Celebrating Diversity: Six Steps You Can Take to Do Your Own Work
Melissa J. Johnson, PhD
As we consider ways to help children understand race and appreciate diversity, its vital for us to “do our own work.” Research has indicated that many white parents, in an effort to help children be inclusive, may avoid discussions of race and difference. However, current research also shows that the common notion of “color blindness” does not help children appreciate diversity or stand up for inclusion and against discrimination. In this issue we address tools for all families for talking about race and diversity, considering white privilege, and online resources for communities of color. Let’s start with tools for family conversations: What are steps we can take to do our own work?
- Recognize your own discomfort: Parents often avoid uncomfortable topics – racism, white privilege, underage drinking, sexual behavior. Give yourself permission to have these conversations – even if they are uncomfortable. Work on getting comfortable with being uncomfortable. Role-play conversations. Practice techniques to breathe through – and stay calm – during difficult conversations.
- Recognize what is developmentally appropriate for your child: and don’t get ahead of yourself or them. Younger children are interested in difference – they are curious and notice difference in all kinds of things. This can be a great time in life to notice, non-judgmentally, differences in skin tone, for example. With older elementary school and middle school-aged children, fairness is an important theme. Take advantage of this interest in your conversations about discrimination. With this age and with teens, there is the capacity to observe what we call “within group differences.” Noticing the range of diversity within all groups is a great – and often mind-expanding – exercise.
- Respond (don’t react) to statements that children make that may seem inappropriate or embarrassing: Children are curious and can offer up inquisitive statements or questions to which we respond internally with “oh no, they didn’t really say that – out loud – in public!” Take a deep breath. Respond, non-judgmentally, with a matter-of-fact educational comment. It is after all a teachable moment when your child says, “why is that person’s skin dirty?” And you respond, calmly, with “actually, their skin isn’t dirty. It’s a different color. People have all different shades of skin.”

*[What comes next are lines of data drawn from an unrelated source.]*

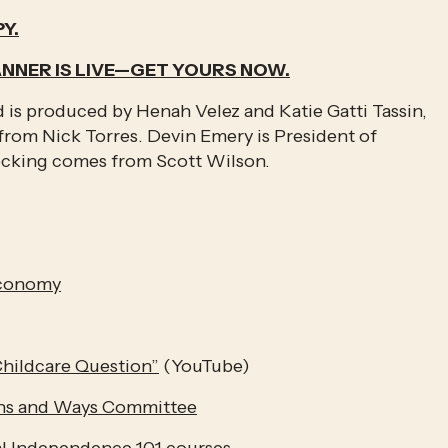
Y.
ANNER IS LIVE—GET YOURS NOW.
is produced by Henah Velez and Katie Gatti Tassin, 
rom Nick Torres. Devin Emery is President of 
ecking comes from Scott Wilson.
Economy
hildcare Question”
 (YouTube)
ans and Ways Committee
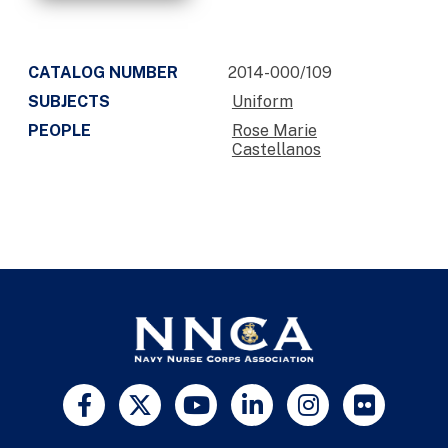
CATALOG NUMBER
2014-000/109
SUBJECTS
Uniform
PEOPLE
Rose Marie
Castellanos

- Pay attention to your own struggles, messages and stereotypes: If you notice yourself stating a stereotype or identifying someone by their appearance, you can make a self- correction. Out loud. You can also make these out loud observations when you notice the impact of white privilege. Sometimes, with kids, starting with the word “oops” is helpful. “Oops, I just said something that isn’t really true. I think a better way to say this is ______.” Or, with older kids, “Oops, that sure is a stereotype. Let me change what I just said.” It’s important role modeling – and indicates to your child that we are all learning together and for a lifetime.
- Expand diversity in your own life and in your child’s: Friendship is an important mechanism for learning to live in a diverse world. Provide opportunities for your children to expand their friendship circles to be more culturally diverse. Find ways to attend cultural events – celebrating your own culture as well as the cultures of others. If you have to leave your neighborhood to accomplish this, this is something to discuss as well. Discuss differences and similarities.
- Set the stage for being the “ask-able parent”: Be open and curious when your children make comments and raise questions about race, diversity or white privilege. If you don’t know the answer (and sometimes we don’t), figure out how you can work together to find an answer – or multiple answers.